Lo mismo ocurre con “Hurricane” y “Only a pawn in their game”, canción que
cantó tras el discurso de I have a dream de
Martin Luther King.
El autor que
escribió “Blowin in the wind” en diez minutos, no se reconoce un melodista, ni
siquiera se reconoce poeta. Proclama que escribe sus canciones inspirado en
viejas melodías, en las canciones de los Carter, en los salmos, en las
canciones protestantes, en el folk más antiguo de la historia. Él, que en un
principio quiso cantar las canciones de Woody Guthrie, viajó a de Minnesota a
Nueva York y se refugió en las paredes del bar Wha? para cantar sus propios temas y empezar lo que nunca habrá de
terminar.
Romántico,
desafiante, audaz, sincero, Dylan nunca dio explicaciones de su vida privada.
En su novela Chronicles deja bien en
claro que jamás se interesó por los datos personales del resto ni por dar a
conocer los suyos. Simplemente quería hacer música, conocer a gente decente y
entablar así relación con ellos. Por eso el premio Nobel se limita a reconocer
la trayectoria de sus canciones, la evidencia, la huella que dejó: cada línea
que escribió Bob Dylan es digna de ser enmarcada. No habla en vano, no canta
por cantar. Dice verdades, recita poemas, le habla a los que menos quieren
escuchar, a los ricos, a los pobres, a los que pagan por escucharlo, a los
asesinos y a las víctimas, a las familias, a los senadores, a los gobiernos, a jóvenes
y viejos, a sí mismo, a Dios y al diablo (en “Jokerman” precisamente no se sabe
siquiera de quién habla). Con sus canciones, dibuja. En “Desolation Row”

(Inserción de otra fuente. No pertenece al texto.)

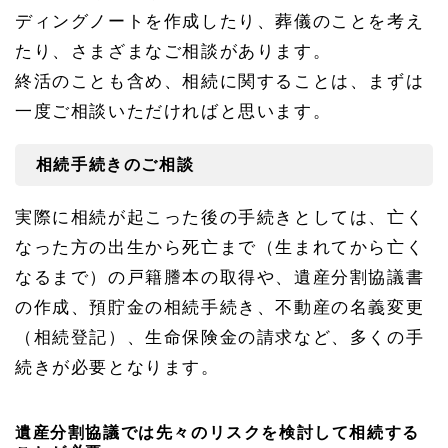
ディングノートを作成したり、葬儀のことを考え
たり、さまざまなご相談があります。
終活のことも含め、相続に関することは、まずは
一度ご相談いただければと思います。
相続手続きのご相談
実際に相続が起こった後の手続きとしては、亡く
なった方の出生から死亡まで（生まれてから亡く
なるまで）の戸籍謄本の取得や、遺産分割協議書
の作成、預貯金の相続手続き、不動産の名義変更
（相続登記）、生命保険金の請求など、多くの手
続きが必要となります。
遺産分割協議では先々のリスクを検討して相続する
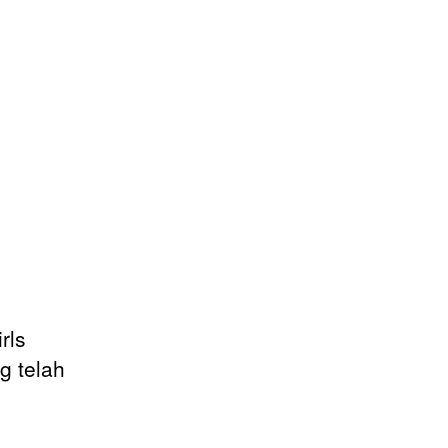
rls
g telah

describe con imágenes la ruta de la desolación, “Einstein disfrazado de Robin
Hood” y otras imágenes que quien escucha la canción, inevitablemente las ve.
“The times
they are a-changin” y “A hard´s rain is gonna fall”, son canciones que
predijeron el futuro, los cambios por los que atravesaba la sociedad. Lo
tildaron de profeta, más aún cuando a los 33 años se convirtió al cristianismo
y sacó sus tres discos inéditos: Slow
Train Coming (1979), Saved (1980)
y Shot of Love (1981).
El Dylan
inocente de los primeros años se fue convirtiendo en un Dylan enojado y sin
miedo de decir la verdad. Interesado por la actualidad mundial y nacional –hay
varias imágenes que lo muestran leyendo los diarios- y lector de poetas como
Ginsberg y Rimbaud, nunca dejó de componer. Vive en el presente: “No quiero hacerme nostálgico ni narcisista como
escritor ni como persona. Yo creo que la gente que tiene éxito no habita en el
pasado”, dijo en una entrevista con el diario El Pais.
Bob Dylan –o
el fantasma que escribió sus canciones, como una vez explicó- es digno del
Nobel. Su obra está a la altura del premio, y si no, deténganse en algún pedazo
de su obra, algún pedazo de canción. Y aunque el éxito lo toma con cinismo, de
alguna manera, nos lo pre-avisó: "No hay mayor éxito que el fracaso y el
fracaso no es un éxito en absoluto", de Love Minus Zero/No Limit, de 1965.